[[ RECORDS SUPPLIED, beginning ]]

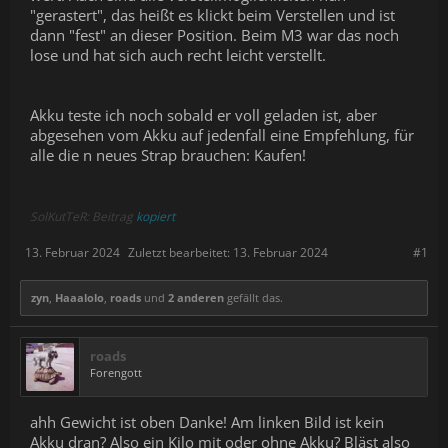
"gerastert", das heißt es klickt beim Verstellen und ist
dann "fest" an dieser Position. Beim M3 war das noch
lose und hat sich auch recht leicht verstellt.
Akku teste ich noch sobald er voll geladen ist, aber
abgesehen vom Akku auf jedenfall eine Empfehlung, für
alle die n neues Strap brauchen: Kaufen!
SolKutTeR: Beitrag
kopiert
13. Februar 2024
Zuletzt bearbeitet:
13. Februar 2024
#1
zyn
,
Haaalolo
,
roads
und
2 anderen
gefällt das.
roads
Forengott
ahh Gewicht ist oben Danke! Am linken Bild ist kein
Akku dran? Also ein Kilo mit oder ohne Akku? Bläst also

[[ RECORDS SUPPLIED, end ]]

WHAT TO DO
The response is the full listing, copied exactly, with the pictures omitted.

EXERCISE SOLUTION
"gerastert", das heißt es klickt beim Verstellen und ist
dann "fest" an dieser Position. Beim M3 war das noch
lose und hat sich auch recht leicht verstellt.
Akku teste ich noch sobald er voll geladen ist, aber
abgesehen vom Akku auf jedenfall eine Empfehlung, für
alle die n neues Strap brauchen: Kaufen!
SolKutTeR: Beitrag
kopiert
13. Februar 2024
Zuletzt bearbeitet:
13. Februar 2024
#1
zyn
,
Haaalolo
,
roads
und
2 anderen
gefällt das.
roads
Forengott
ahh Gewicht ist oben Danke! Am linken Bild ist kein
Akku dran? Also ein Kilo mit oder ohne Akku? Bläst also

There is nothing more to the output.